Query describes what documents you want to extract from Summa for further processing. The stream of matched documents are then passed to collectors responsible for final processing. Therefore, it is important to understand the difference between queries and collectors. Queries tell which documents to take from the database and collectors describe how to process them and what to return to the users.

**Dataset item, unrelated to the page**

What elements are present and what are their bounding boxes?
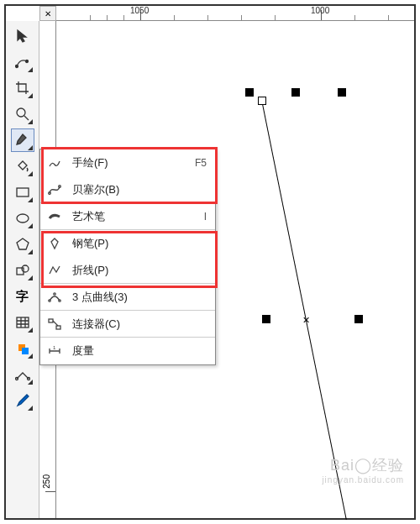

There are different types of possible queries. One type of query simply scores and returns documents. For example, TermQuery matches all documents containing the specified term and associates a score with every matched document. These scores can be used to rank documents by relevance. Other queries, such as BooleanQuery or DisjunctionMaxQuery, combine documents and scores matched by multiple sub-queries.

TermQuery

The most basic kind of query is a TermQuery. This type of query matches all documents that contain the specified term (word) within the specified field. Every matched document is also associated with a BM25 score that is relevant to the query.

{
  "term": {
    "field": "title", 
    "value": "astronomy"
  }
}

BooleanQuery

Allows combining multiple queries into a single one. Every sub-query has a property named occur that describes how to combine them.

  • must tells that all matched documents must match this sub-query as well.
  • must_not tells that all matched documents must not contain documents that match this sub-query.
  • should tells that matched documents may contain documents that match this sub-query.
    {
    "boolean": {
      "subqueries": [{
        "occur": "should",
        "query": {
          "term": {
            "field": "title",
            "value": "astronomy"
          }
        }
      }, {
        "occur": "must", 
        "query": {
          "term": {
            "field": "title",
            "value": "nebula"
          }
        }
      }, {
        "occur": "must_not", 
        "query": {
          "phrase": {
            "field": "author",
            "value": "tony igy"
          }
        }
      }]
    }
    }
    

DisjunctionMaxQuery

Allows to combine multiple queries into a single one. It is similar to BooleanQuery but scores are calculated in other way. Instead of summarizing scores of all sub-queries, it takes maximum score of a single sub-query. Such approach may be useful in specific cases like searching documents with synonyms.

{
  "disjunction_max": {
    "subqueries": [{
      "occur": "should",
      "query": {
        "term": {
          "field": "title",
          "value": "astronomy"
        }
      }
    }, {
      "occur": "must", 
      "query": {
        "term": {
          "field": "title",
          "value": "astronomia"
        }
      }
    }, {
      "occur": "must_not", 
      "query": {
        "phrase": {
          "field": "author",
          "value": "tony igy"
        }
      }
    }]
  }
}

BoostQuery

Modifies scores produced by a nested query. Useful in BooleanQuery to penalize or boost parts of the query.

{
  "boolean": {
    "subqueries": [{
      "occur": "should",
      "query": {
       "boost": {
         "query": {
           "term": {
             "field": "title",
             "value": "astronomy"
           }
         },
         "score": "2.0"
       }
      }
    }, {
      "occur": "must", 
      "query": {
        "term": {
          "field": "title",
          "value": "nebula"
        }
      }
    }]
  }
}

MatchQuery

MatchQuery is a special query. Summa takes the value written in SummaQL format, parses it and produces tree of queries that may be executed by search engine. MatchQuery may be used for parsing queries written in natural language. For example, following query

{
  "match": {
      "value": "astronomy +nebula -\"tony igy\""
  }
}

will be parsed into

{
  "boolean": {
    "subqueries": [{
      "occur": "should",
      "query": {
        "term": {
          "field": "title",
          "value": "astronomy"
        }
      }
    }, {
      "occur": "must", 
      "query": {
        "term": {
          "field": "title",
          "value": "nebula"
        }
      }
    }, {
      "occur": "must_not", 
      "query": {
        "phrase": {
          "field": "author",
          "value": "tony igy"
        }
      }
    }]
  }
}

SummaQL supports

  • RegexQuery: phone_number://7916.*//
  • ExistsQuery: phone_number:*

PhraseQuery

Documents containing exact occurrence of the phrase

{
  "phrase": {
    "field": "title",
    "value": "general astronomy"
  }
}

RegexQuery

Documents that have field value matched against the regular expression

{
  "regex": {
    "field": "category",
    "value": "book.*"
  }
}

RangeQuery

Documents where the requested field lays between the range

{
  "range": {
    "field": "create_timestamp",
    "range": {
      "left": "2021-01-01",
      "right": "2022-01-01"
    }  
  }
}

MoreLikeThisQuery

Documents that look like passed document

{
  "more_like_this": {
    "document": "{\"title\": \"astronomy\"}"
  }
}

AllQuery

All documents

{
  "all": {}
}